## TO DO
All entries are to be transcribed exactly. Pictures are not part of the copy.

## EXCERPTED RECORDS
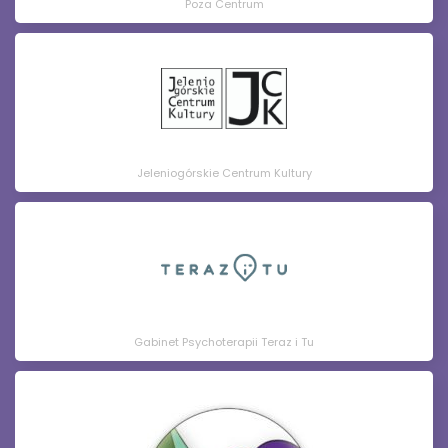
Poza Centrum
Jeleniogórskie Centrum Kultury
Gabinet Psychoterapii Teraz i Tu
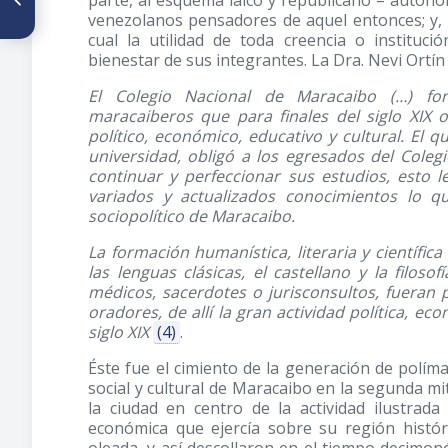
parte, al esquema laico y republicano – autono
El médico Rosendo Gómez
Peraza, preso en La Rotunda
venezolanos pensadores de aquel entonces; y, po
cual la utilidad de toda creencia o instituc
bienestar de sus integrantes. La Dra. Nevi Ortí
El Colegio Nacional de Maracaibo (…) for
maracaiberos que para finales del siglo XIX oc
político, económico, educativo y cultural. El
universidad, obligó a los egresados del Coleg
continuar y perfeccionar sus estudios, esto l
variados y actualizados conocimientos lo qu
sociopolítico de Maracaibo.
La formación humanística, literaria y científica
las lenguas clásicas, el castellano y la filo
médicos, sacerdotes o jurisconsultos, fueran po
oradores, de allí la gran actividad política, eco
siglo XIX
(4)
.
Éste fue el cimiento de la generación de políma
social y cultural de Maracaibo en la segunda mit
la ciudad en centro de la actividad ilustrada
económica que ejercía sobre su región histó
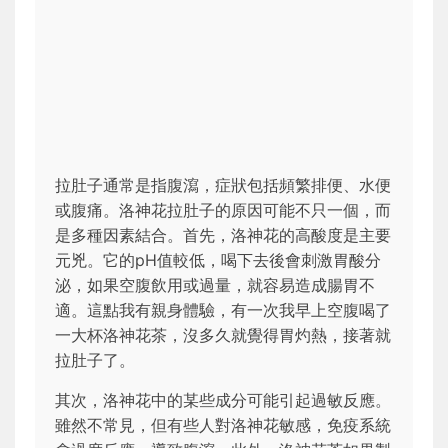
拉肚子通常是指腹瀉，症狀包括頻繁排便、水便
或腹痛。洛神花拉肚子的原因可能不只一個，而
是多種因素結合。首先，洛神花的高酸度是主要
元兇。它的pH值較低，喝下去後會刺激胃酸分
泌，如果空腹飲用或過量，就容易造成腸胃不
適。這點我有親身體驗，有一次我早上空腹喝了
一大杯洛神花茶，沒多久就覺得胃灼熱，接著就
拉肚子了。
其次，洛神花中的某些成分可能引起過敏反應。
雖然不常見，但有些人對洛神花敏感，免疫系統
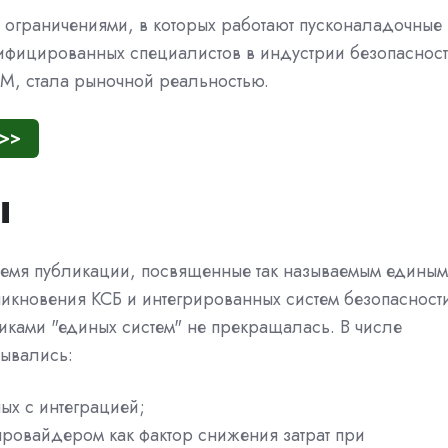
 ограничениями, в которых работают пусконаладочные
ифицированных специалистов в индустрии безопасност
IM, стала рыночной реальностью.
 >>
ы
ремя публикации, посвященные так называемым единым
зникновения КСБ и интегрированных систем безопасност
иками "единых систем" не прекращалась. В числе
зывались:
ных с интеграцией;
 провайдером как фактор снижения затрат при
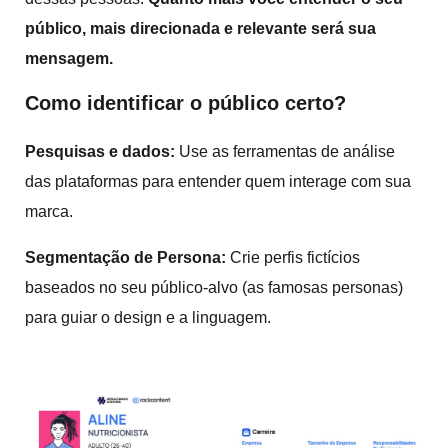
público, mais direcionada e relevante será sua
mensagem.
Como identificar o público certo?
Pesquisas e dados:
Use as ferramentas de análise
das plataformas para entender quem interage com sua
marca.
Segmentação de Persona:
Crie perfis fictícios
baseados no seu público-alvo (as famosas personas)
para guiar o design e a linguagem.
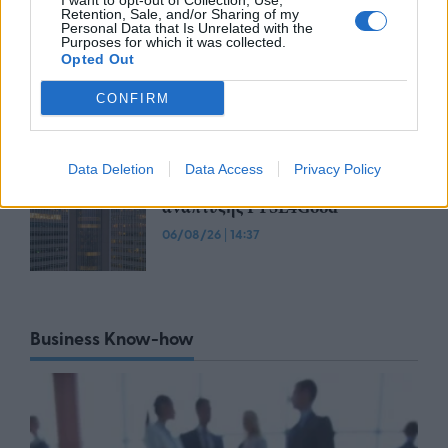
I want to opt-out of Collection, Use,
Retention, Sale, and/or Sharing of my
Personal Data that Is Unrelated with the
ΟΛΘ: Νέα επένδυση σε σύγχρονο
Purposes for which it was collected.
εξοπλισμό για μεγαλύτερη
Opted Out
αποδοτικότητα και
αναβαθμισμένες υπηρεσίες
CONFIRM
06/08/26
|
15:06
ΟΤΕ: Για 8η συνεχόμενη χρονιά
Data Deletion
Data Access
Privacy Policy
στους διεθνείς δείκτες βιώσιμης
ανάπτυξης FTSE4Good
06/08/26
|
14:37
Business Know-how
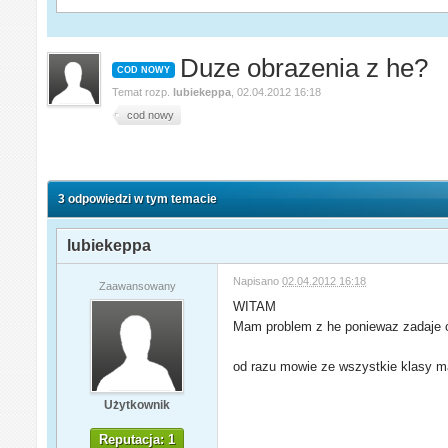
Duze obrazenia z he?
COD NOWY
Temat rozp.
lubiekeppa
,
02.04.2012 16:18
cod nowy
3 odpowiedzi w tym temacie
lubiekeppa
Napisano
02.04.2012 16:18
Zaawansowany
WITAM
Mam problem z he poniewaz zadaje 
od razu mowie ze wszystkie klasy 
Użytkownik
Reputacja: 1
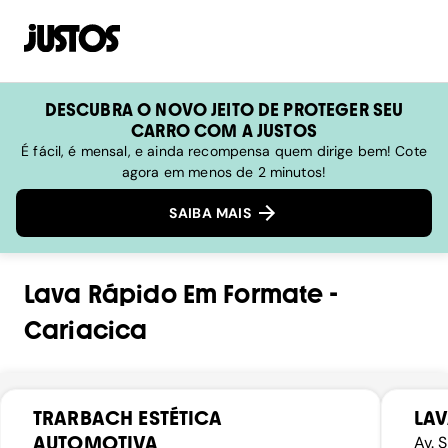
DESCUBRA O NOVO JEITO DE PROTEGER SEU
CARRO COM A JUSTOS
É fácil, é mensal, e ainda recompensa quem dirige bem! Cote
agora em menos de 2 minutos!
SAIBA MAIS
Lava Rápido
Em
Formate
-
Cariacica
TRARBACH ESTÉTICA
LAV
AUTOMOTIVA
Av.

## ANSWER TO THIS TASK
Poza Centrum
Jeleniogórskie Centrum Kultury
Gabinet Psychoterapii Teraz i Tu
parte, al esquema laico y republicano – autono
El médico Rosendo Gómez
Peraza, preso en La Rotunda
venezolanos pensadores de aquel entonces; y, po
cual la utilidad de toda creencia o instituc
bienestar de sus integrantes. La Dra. Nevi Ortí
El Colegio Nacional de Maracaibo (…) for
maracaiberos que para finales del siglo XIX oc
político, económico, educativo y cultural. El
universidad, obligó a los egresados del Coleg
continuar y perfeccionar sus estudios, esto l
variados y actualizados conocimientos lo qu
sociopolítico de Maracaibo.
La formación humanística, literaria y científica
las lenguas clásicas, el castellano y la filo
médicos, sacerdotes o jurisconsultos, fueran po
oradores, de allí la gran actividad política, eco
siglo XIX
(4)
.
Éste fue el cimiento de la generación de políma
social y cultural de Maracaibo en la segunda mit
la ciudad en centro de la actividad ilustrada
económica que ejercía sobre su región histó
拉肚子通常是指腹瀉，症狀包括頻繁排便、水便
或腹痛。洛神花拉肚子的原因可能不只一個，而
是多種因素結合。首先，洛神花的高酸度是主要
元兇。它的pH值較低，喝下去後會刺激胃酸分
泌，如果空腹飲用或過量，就容易造成腸胃不
適。這點我有親身體驗，有一次我早上空腹喝了
一大杯洛神花茶，沒多久就覺得胃灼熱，接著就
拉肚子了。
其次，洛神花中的某些成分可能引起過敏反應。
雖然不常見，但有些人對洛神花敏感，免疫系統
 ограничениями, в которых работают пусконаладочные
ифицированных специалистов в индустрии безопасност
IM, стала рыночной реальностью.
 >>
ы
ремя публикации, посвященные так называемым единым
зникновения КСБ и интегрированных систем безопасност
иками "единых систем" не прекращалась. В числе
зывались:
ных с интеграцией;
 провайдером как фактор снижения затрат при
público, mais direcionada e relevante será sua
mensagem.
Como identificar o público certo?
Pesquisas e dados:
Use as ferramentas de análise
das plataformas para entender quem interage com sua
marca.
Segmentação de Persona:
Crie perfis fictícios
baseados no seu público-alvo (as famosas personas)
para guiar o design e a linguagem.
I want to opt-out of Collection, Use,
Retention, Sale, and/or Sharing of my
Personal Data that Is Unrelated with the
ΟΛΘ: Νέα επένδυση σε σύγχρονο
Purposes for which it was collected.
εξοπλισμό για μεγαλύτερη
Opted Out
αποδοτικότητα και
αναβαθμισμένες υπηρεσίες
CONFIRM
06/08/26
|
15:06
ΟΤΕ: Για 8η συνεχόμενη χρονιά
Data Deletion
Data Access
Privacy Policy
στους διεθνείς δείκτες βιώσιμης
ανάπτυξης FTSE4Good
06/08/26
|
14:37
Business Know-how
Duze obrazenia z he?
COD NOWY
Temat rozp.
lubiekeppa
,
02.04.2012 16:18
cod nowy
3 odpowiedzi w tym temacie
lubiekeppa
Napisano
02.04.2012 16:18
Zaawansowany
WITAM
Mam problem z he poniewaz zadaje 
od razu mowie ze wszystkie klasy 
Użytkownik
Reputacja: 1
DESCUBRA O NOVO JEITO DE PROTEGER SEU
CARRO COM A JUSTOS
É fácil, é mensal, e ainda recompensa quem dirige bem! Cote
agora em menos de 2 minutos!
SAIBA MAIS
Lava Rápido
Em
Formate
-
Cariacica
TRARBACH ESTÉTICA
LAV
AUTOMOTIVA
Av.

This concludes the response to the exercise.